_EXERCISE AIM_
Search the records below for the word "Seated" and show every line where it occurs.

[Stored entries]
+ + + + + + +

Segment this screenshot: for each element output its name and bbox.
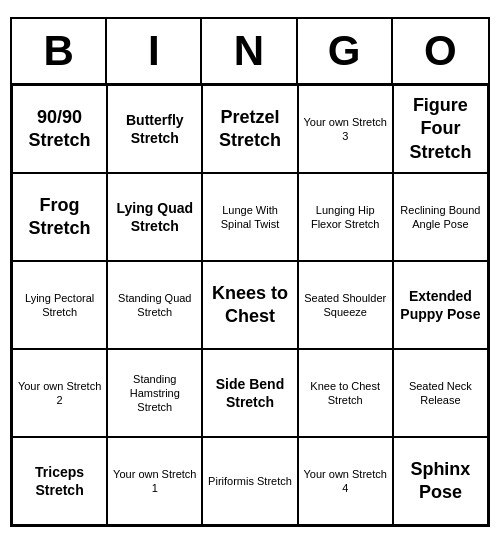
bingo-cell: Your own Stretch 3 [298, 85, 393, 173]
bingo-cell: Your own Stretch 2 [12, 349, 107, 437]
header-letter-i: I [107, 19, 202, 83]
header-letter-g: G [298, 19, 393, 83]
bingo-cell: Piriformis Stretch [202, 437, 297, 525]
bingo-card: BINGO 90/90 StretchButterfly StretchPret… [10, 17, 490, 527]
bingo-cell: Frog Stretch [12, 173, 107, 261]
header-letter-n: N [202, 19, 297, 83]
bingo-cell: Reclining Bound Angle Pose [393, 173, 488, 261]
bingo-cell: Seated Shoulder Squeeze [298, 261, 393, 349]
bingo-cell: Lunging Hip Flexor Stretch [298, 173, 393, 261]
bingo-cell: Butterfly Stretch [107, 85, 202, 173]
bingo-cell: Extended Puppy Pose [393, 261, 488, 349]
bingo-grid: 90/90 StretchButterfly StretchPretzel St… [12, 85, 488, 525]
bingo-cell: Knee to Chest Stretch [298, 349, 393, 437]
bingo-cell: Lying Pectoral Stretch [12, 261, 107, 349]
bingo-cell: Knees to Chest [202, 261, 297, 349]
bingo-cell: Lying Quad Stretch [107, 173, 202, 261]
bingo-cell: Seated Neck Release [393, 349, 488, 437]
bingo-cell: Triceps Stretch [12, 437, 107, 525]
bingo-cell: Your own Stretch 1 [107, 437, 202, 525]
bingo-cell: Side Bend Stretch [202, 349, 297, 437]
bingo-cell: Figure Four Stretch [393, 85, 488, 173]
bingo-cell: Pretzel Stretch [202, 85, 297, 173]
bingo-cell: Standing Hamstring Stretch [107, 349, 202, 437]
bingo-cell: Your own Stretch 4 [298, 437, 393, 525]
header-letter-b: B [12, 19, 107, 83]
bingo-cell: Lunge With Spinal Twist [202, 173, 297, 261]
bingo-cell: 90/90 Stretch [12, 85, 107, 173]
bingo-cell: Standing Quad Stretch [107, 261, 202, 349]
bingo-header: BINGO [12, 19, 488, 85]
header-letter-o: O [393, 19, 488, 83]
bingo-cell: Sphinx Pose [393, 437, 488, 525]
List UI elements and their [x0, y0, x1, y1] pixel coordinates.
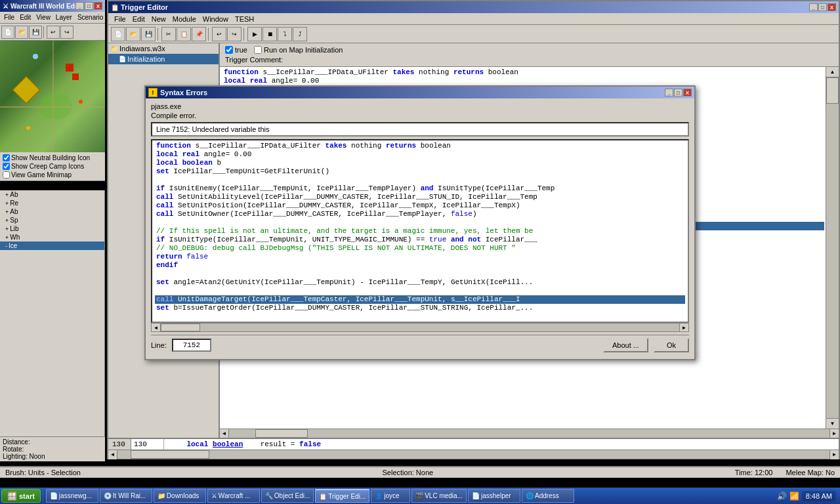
we-tool-open[interactable]: 📂: [15, 26, 28, 39]
we-tool-new[interactable]: 📄: [1, 26, 14, 39]
cb-minimap[interactable]: [3, 171, 10, 178]
cb-creep-camp[interactable]: [3, 163, 10, 170]
te-tree-root[interactable]: 📁 Indiawars.w3x: [108, 43, 219, 54]
se-restore-btn[interactable]: □: [674, 89, 682, 96]
we-menu-scenario[interactable]: Scenario: [75, 13, 106, 22]
se-minimize-btn[interactable]: _: [665, 89, 673, 96]
te-hscroll-right[interactable]: ►: [830, 429, 839, 438]
cb-neutral-building[interactable]: [3, 154, 10, 161]
tree-item-re[interactable]: +Re: [0, 199, 104, 207]
about-button[interactable]: About ...: [603, 338, 648, 352]
line-label: Line:: [151, 341, 167, 349]
taskbar-icon-address: 🌐: [526, 492, 534, 499]
te-menu-window[interactable]: Window: [200, 14, 232, 24]
te-maximize-btn[interactable]: □: [818, 3, 827, 11]
te-btn-undo[interactable]: ↩: [212, 27, 226, 41]
taskbar-item-itwillrai[interactable]: 💿 It Will Rai...: [100, 489, 152, 503]
taskbar-icon-warcraft: ⚔: [211, 492, 217, 499]
taskbar-label-vlc: VLC media...: [425, 492, 463, 499]
line-input[interactable]: [172, 339, 211, 352]
world-editor-window: ⚔ Warcraft III World Editor _ □ X: [0, 0, 105, 12]
we-close-btn[interactable]: X: [94, 2, 102, 10]
selection-label: Selection: None: [383, 469, 434, 476]
modal-hscroll-right[interactable]: ►: [679, 324, 688, 331]
taskbar-item-vlc[interactable]: 🎬 VLC media...: [411, 489, 467, 503]
te-hscroll-left[interactable]: ◄: [220, 429, 229, 438]
tree-item-wh[interactable]: +Wh: [0, 233, 104, 242]
tray-network-icon[interactable]: 📶: [789, 492, 799, 501]
te-close-btn[interactable]: X: [828, 3, 836, 11]
se-close-btn[interactable]: X: [683, 89, 692, 96]
te-btn-new-trigger[interactable]: 📄: [111, 27, 125, 41]
taskbar-sep: [43, 490, 44, 503]
te-btn-redo[interactable]: ↪: [227, 27, 242, 41]
te-minimize-btn[interactable]: _: [809, 3, 818, 11]
code-editor-area[interactable]: function s__IcePillar___IPData_UFilter t…: [151, 139, 689, 323]
taskbar-item-joyce[interactable]: 👤 joyce: [371, 489, 410, 503]
te-tree-init[interactable]: 📄 Initialization: [108, 54, 219, 64]
taskbar-item-address[interactable]: 🌐 Address: [522, 489, 574, 503]
te-sep2: [208, 28, 210, 41]
te-btn-stop[interactable]: ⏹: [262, 27, 277, 41]
syntax-errors-controls: _ □ X: [665, 89, 692, 96]
te-menu-tesh[interactable]: TESH: [232, 14, 257, 24]
we-status: Distance: Rotate: Lighting: Noon: [0, 436, 105, 461]
te-btn-copy[interactable]: 📋: [177, 27, 191, 41]
cb-neutral-building-row: Show Neutral Building Icon: [3, 154, 102, 162]
taskbar-item-downloads[interactable]: 📁 Downloads: [154, 489, 206, 503]
taskbar-item-warcraft[interactable]: ⚔ Warcraft ...: [207, 489, 260, 503]
te-btn-step-in[interactable]: ⤵: [278, 27, 292, 41]
we-menu-view[interactable]: View: [33, 13, 53, 22]
we-menu-layer[interactable]: Layer: [53, 13, 75, 22]
taskbar-item-objecteditor[interactable]: 🔧 Object Edi...: [261, 489, 314, 503]
brush-info-bar: Brush: Units - Selection Selection: None…: [0, 466, 840, 478]
te-scrollbar-down[interactable]: ▼: [826, 418, 839, 429]
taskbar-item-jasshelper[interactable]: 📄 jasshelper: [468, 489, 520, 503]
te-btn-paste[interactable]: 📌: [192, 27, 206, 41]
te-btn-step-over[interactable]: ⤴: [293, 27, 307, 41]
syntax-errors-icon: !: [148, 88, 158, 97]
modal-hscroll-left[interactable]: ◄: [152, 324, 161, 331]
te-menu-new[interactable]: New: [148, 14, 169, 24]
te-main-hscroll-right[interactable]: ►: [830, 450, 839, 459]
we-menu-file[interactable]: File: [1, 13, 17, 22]
taskbar-label-jasshelper: jasshelper: [481, 492, 511, 499]
te-main-hscroll-left[interactable]: ◄: [108, 450, 117, 459]
taskbar-label-warcraft: Warcraft ...: [219, 492, 251, 499]
te-line-num-box: 130: [108, 439, 131, 450]
we-map-preview: [0, 41, 105, 152]
te-menu-file[interactable]: File: [111, 14, 129, 24]
we-tool-undo[interactable]: ↩: [47, 26, 60, 39]
taskbar-icon-jassnewg: 📄: [50, 492, 58, 499]
we-tool-save[interactable]: 💾: [29, 26, 42, 39]
te-btn-save[interactable]: 💾: [141, 27, 156, 41]
taskbar-icon-jasshelper: 📄: [472, 492, 480, 499]
run-on-init-checkbox[interactable]: [254, 46, 262, 54]
taskbar-item-triggereditor[interactable]: 📋 Trigger Edi...: [315, 489, 369, 503]
we-maximize-btn[interactable]: □: [85, 2, 93, 10]
we-tool-redo[interactable]: ↪: [60, 26, 74, 39]
we-menu-edit[interactable]: Edit: [17, 13, 33, 22]
tree-item-sp[interactable]: +Sp: [0, 216, 104, 224]
enabled-checkbox[interactable]: [225, 46, 233, 54]
we-minimize-btn[interactable]: _: [75, 2, 84, 10]
te-btn-open[interactable]: 📂: [126, 27, 140, 41]
te-btn-run[interactable]: ▶: [247, 27, 262, 41]
te-menu-edit[interactable]: Edit: [129, 14, 148, 24]
ok-button[interactable]: Ok: [654, 338, 689, 352]
tree-item-ab1[interactable]: +Ab: [0, 190, 104, 199]
tree-item-ab2[interactable]: +Ab: [0, 207, 104, 216]
tray-speaker-icon[interactable]: 🔊: [777, 492, 787, 501]
te-title-text: Trigger Editor: [121, 3, 809, 11]
tree-item-lib[interactable]: +Lib: [0, 224, 104, 233]
taskbar-item-jassnewg[interactable]: 📄 jassnewg...: [46, 489, 98, 503]
start-button[interactable]: 🪟 start: [1, 489, 41, 503]
te-menu-module[interactable]: Module: [169, 14, 200, 24]
taskbar-icon-itwillrai: 💿: [104, 492, 112, 499]
te-btn-cut[interactable]: ✂: [161, 27, 176, 41]
taskbar-icon-objecteditor: 🔧: [265, 492, 273, 499]
run-on-init-label: Run on Map Initialization: [254, 46, 343, 54]
taskbar-label-triggereditor: Trigger Edi...: [328, 493, 366, 500]
te-scrollbar-up[interactable]: ▲: [826, 67, 839, 77]
tree-item-ice[interactable]: -Ice: [0, 242, 104, 250]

+ + + + + + +

_OUTPUT BELOW_
bingo-cell: Seated Shoulder Squeeze [298, 261, 393, 349]
bingo-cell: Seated Neck Release [393, 349, 488, 437]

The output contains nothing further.